Brief: The entries are to be reproduced verbatim, with all pictures omitted.

Data records:
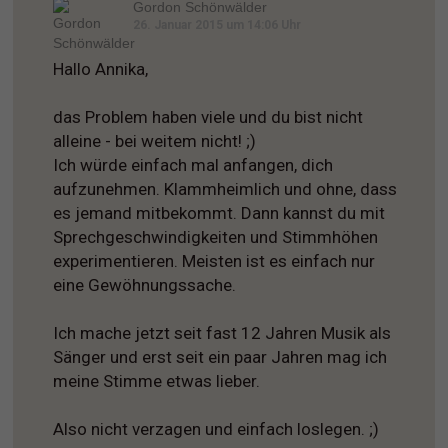
Gordon Schönwälder
26. Januar 2015 um 14:06 Uhr
Hallo Annika,
das Problem haben viele und du bist nicht
alleine - bei weitem nicht! ;)
Ich würde einfach mal anfangen, dich
aufzunehmen. Klammheimlich und ohne, dass
es jemand mitbekommt. Dann kannst du mit
Sprechgeschwindigkeiten und Stimmhöhen
experimentieren. Meisten ist es einfach nur
eine Gewöhnungssache.
Ich mache jetzt seit fast 12 Jahren Musik als
Sänger und erst seit ein paar Jahren mag ich
meine Stimme etwas lieber.
Also nicht verzagen und einfach loslegen. ;)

Solution to this problem:
Gordon Schönwälder
26. Januar 2015 um 14:06 Uhr
Hallo Annika,
das Problem haben viele und du bist nicht
alleine - bei weitem nicht! ;)
Ich würde einfach mal anfangen, dich
aufzunehmen. Klammheimlich und ohne, dass
es jemand mitbekommt. Dann kannst du mit
Sprechgeschwindigkeiten und Stimmhöhen
experimentieren. Meisten ist es einfach nur
eine Gewöhnungssache.
Ich mache jetzt seit fast 12 Jahren Musik als
Sänger und erst seit ein paar Jahren mag ich
meine Stimme etwas lieber.
Also nicht verzagen und einfach loslegen. ;)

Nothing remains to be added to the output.